How soon will cats take over the world?
The dog has been human’s most favourite animal throughout documented history. However, the world of the internet has clearly been dominated by felines. While their legendary status was never doubted, the internet has taken to cats like millennials to memes. Today, the virtual world is uncomfortably close to the real one. And cats are the undisputed leaders of the internet. Back in 2015, there were over 2 million cat videos on Youtube alone. Urban legend says that every time a cat parent opens a treat packet, a cat video is uploaded to the internet.
The small kitty of the House Feline is the Khaleesi of Instagram, the mother of amateur Youtubers, and the queen of viral memes.
How long till cats take over the world?
According to reliable sources, along with the internet and our hearts, cats have already taken control of some parts of the world. The conspiracy theory about cats trying to take over the world may not be a theory at all.

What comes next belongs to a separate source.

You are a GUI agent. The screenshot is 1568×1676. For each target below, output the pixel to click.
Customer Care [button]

It is all very, very, VERY real!
Let us look at the places on earth occupied by the cat army.
Aoshima Island, Japan
In this cat occupied island of Japan, cats outnumber humans by an overwhelming ratio of 10:1. The felines were first introduced here to deal with the menace of rodents. However, the cat empire decided that this was a favoured location to expand the colony. They settled here and have flourished over the years, so much so, that now tourists obsessed with cats flock to this island for a private rendezvous with felines.
Torre Argentina, Rome
In the heart of Rome, Torre Argentina is strewn with ancient Roman history. Not a stranger to politics, it once housed the ancient theatre of Pompey and Julius Caesar’s assassination site. No wonder that the feline empire decided to take over this ancient seat of Roman power and make a sanctuary of its own, where almost 150 cats freely roam through the open space and are cared for by human slaves.
Tashirojima Island, Japan
The picture-perfect island in the west coast of Ishinomaki, Miyagi Prefecture, Japan is often referred to as Cat Heaven Island. Another fishing village like Aoshima, the cat population here too, was introduced to control rodent infestation. From the 17th to 19th century, the island was an important site for silk and fish farming. However, from the 20th century onwards, the business shifted elsewhere but the cats did not. They decided to stay back and make the island their forever home and the fishing folk did not mind. A cat shrine, also known as Neko-jinja, and 51 odd cat monuments bear testimony to human fealty towards the mighty felines.
The small picturesque island town of Greece is home to overwhelmingly large number of stray cats. Because, a cat takes no owners. Just like Tashirojima, the felines here are cared for by the island dwellers. Their human subordinates have also set up a charitable body in 2005, Mykonos Animal Welfare, to feed and care for the cats.
source: travel nine
Felines seem to have an interest in places that have birthed the biggest human empires. Anybody who has visited Turkey has noticed the cat population on the streets of Istanbul. It has been the subject of documentaries and numerous web articles. The cats love loitering in the cobbled streets of Istanbul, and they get an equal measure of love from the human natives. The Economist commented that the street cats hold Istanbul’s soul. One could even say that Istanbul is the capital city of the cat empire.
Located in Venice, Italy, Malamocco hosts a cat sanctuary which is a great attraction for cat-loving tourists. The residents with some help from the government, care for around 200 feline natives that have been part of the island village through generations. The Venetian cats also find a mention in the Shakespearean play, Merchant of Venice.
Home to around 286 cats, Houtong in Taiwan, Taipei, shot to internet glory when its cat population took over the internet. Soon, tourists were flocking to the small cat village in the hope of some cat cuddles and purrs and its furry natives don’t mind. When the cat empire sets its sight on a place, it also has plans for survival, expansion and even rewards for the human locals. The thriving cat tourism now also helps sustain the economy of the town and the cats are cared for by the local government and groups of volunteers.
Situated on the Mediterranean Coast, this beautiful town has an organization, namely KAPSA, to care for and nurture its cat population. The cats here… well, they spend their days napping in hammocks, porch, kitty baskets and pretty much nap all the time. They have tourists flying in to click a selfie with a Kalkan cat and an army of humans safe-guarding their rights to eat and to nap. These Turkish kitty cats are enjoying the purrfect beach life while plotting human subjugation.